INPUT RECORDS section start

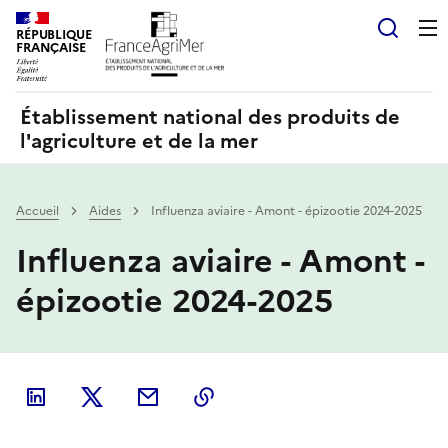
Panneau de gestion des cookies
RÉPUBLIQUE
Recherch
FRANÇAISE
Établissement national des produits de
l'agriculture et de la mer
Accueil
Aides
Influenza aviaire - Amont - épizootie 2024-2025
Influenza aviaire - Amont -
épizootie 2024-2025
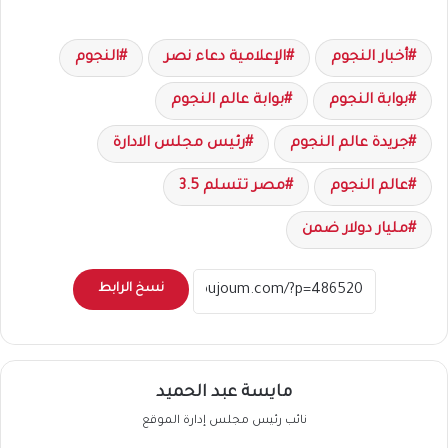
أخبار النجوم
الإعلامية دعاء نصر
النجوم
بوابة النجوم
بوابة عالم النجوم
جريدة عالم النجوم
رئيس مجلس الادارة
عالم النجوم
مصر تتسلم 3.5
مليار دولار ضمن
نسخ الرابط
مايسة عبد الحميد
نائب رئيس مجلس إدارة الموقع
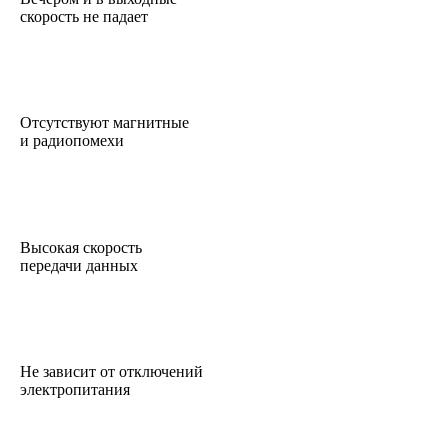
скорость не падает
Отсутствуют магнитные
и радиопомехи
Высокая скорость
передачи данных
Не зависит от отключений
электропитания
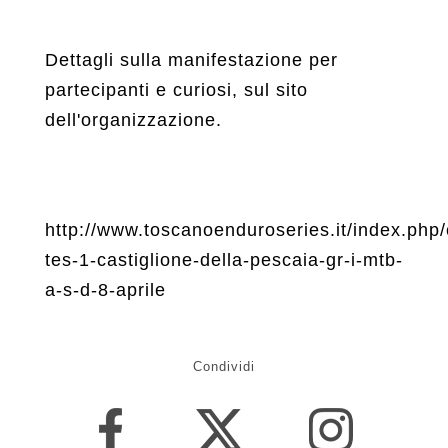
Dettagli sulla manifestazione per
partecipanti e curiosi, sul sito
dell'organizzazione.
http://www.toscanoenduroseries.it/index.php/
tes-1-castiglione-della-pescaia-gr-i-mtb-
a-s-d-8-aprile
Condividi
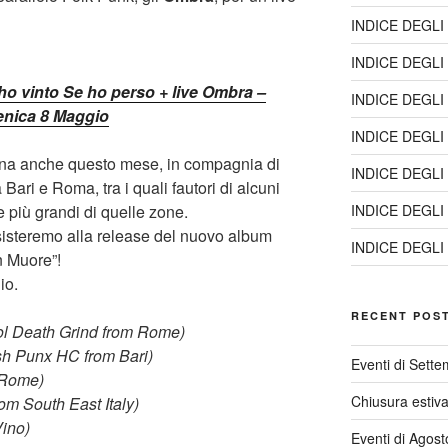
INDICE DEGLI
INDICE DEGLI
 ho vinto Se ho perso + live Ombra –
INDICE DEGLI
nica 8 Maggio
INDICE DEGLI
orna anche questo mese, in compagnia di
INDICE DEGLI
Bari e Roma, tra i quali fautori di alcuni
e più grandi di quelle zone.
INDICE DEGLI
ssisteremo alla release del nuovo album
INDICE DEGLI
n Muore”!
io.
RECENT POS
 Death Grind from Rome)
h Punx HC from Bari)
Eventi di Sett
 Rome)
Chiusura estiv
m South East Italy)
ino)
Eventi di Agos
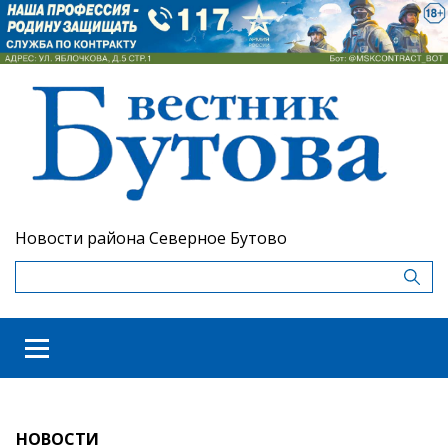
Новости района Северное Бутово
НОВОСТИ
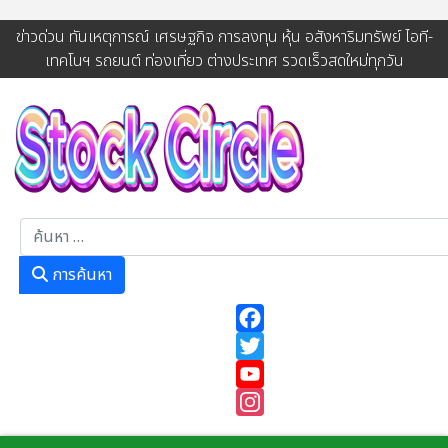
ข่าวด่วน ทันเหตุการณ์ เศรษฐกิจ การลงทุน หุ้น อสังหาริมทรัพย์ ไอที-
เทคโนฯ รถยนต์ ท่องเที่ยว ต่างประเทศ รวดเร็วสดใหม่ทุกวัน
การค้นหา
การค้นหา
Facebook
Twitter
YouTube
Instagram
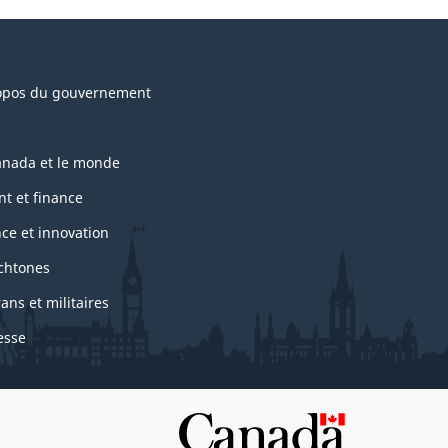
opos du gouvernement
anada et le monde
nt et finance
nce et innovation
chtones
ans et militaires
esse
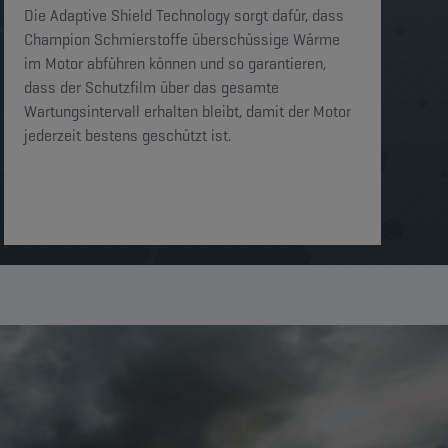
Die Adaptive Shield Technology sorgt dafür, dass
Champion Schmierstoffe überschüssige Wärme
im Motor abführen können und so garantieren,
dass der Schutzfilm über das gesamte
Wartungsintervall erhalten bleibt, damit der Motor
jederzeit bestens geschützt ist.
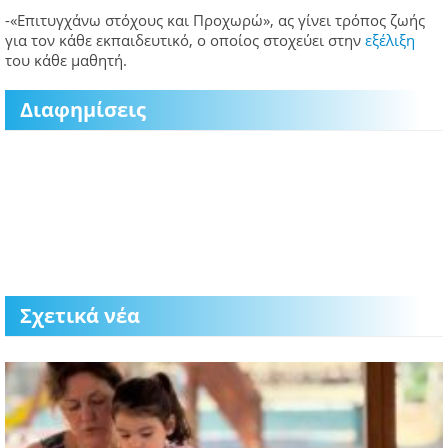
-«Επιτυγχάνω στόχους και Προχωρώ», ας γίνει τρόπος ζωής
για τον κάθε εκπαιδευτικό, ο οποίος στοχεύει στην
εξέλιξη
του κάθε μαθητή.
Διαφημίσεις
Σχετικά νέα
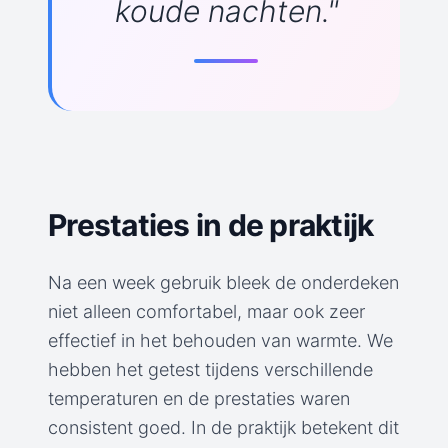
koude nachten."
Prestaties in de praktijk
Na een week gebruik bleek de onderdeken
niet alleen comfortabel, maar ook zeer
effectief in het behouden van warmte. We
hebben het getest tijdens verschillende
temperaturen en de prestaties waren
consistent goed. In de praktijk betekent dit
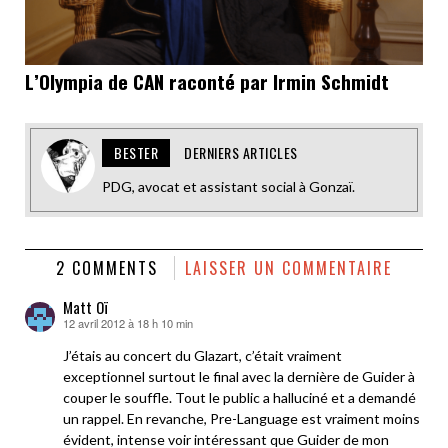
L’Olympia de CAN raconté par Irmin Schmidt
BESTER
DERNIERS ARTICLES
PDG, avocat et assistant social à Gonzaï.
2 COMMENTS
LAISSER UN COMMENTAIRE
Matt Oï
12 avril 2012 à 18 h 10 min
dit :
J’étais au concert du Glazart, c’était vraiment
exceptionnel surtout le final avec la dernière de Guider à
couper le souffle. Tout le public a halluciné et a demandé
un rappel. En revanche, Pre-Language est vraiment moins
évident, intense voir intéressant que Guider de mon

INPUT RECORDS section end

> [BRIEF]: Whenever "κάθε" occurs in a line of the entries, copy that line.

> [TASK RESPONSE]:
για τον κάθε εκπαιδευτικό, ο οποίος στοχεύει στην
του κάθε μαθητή.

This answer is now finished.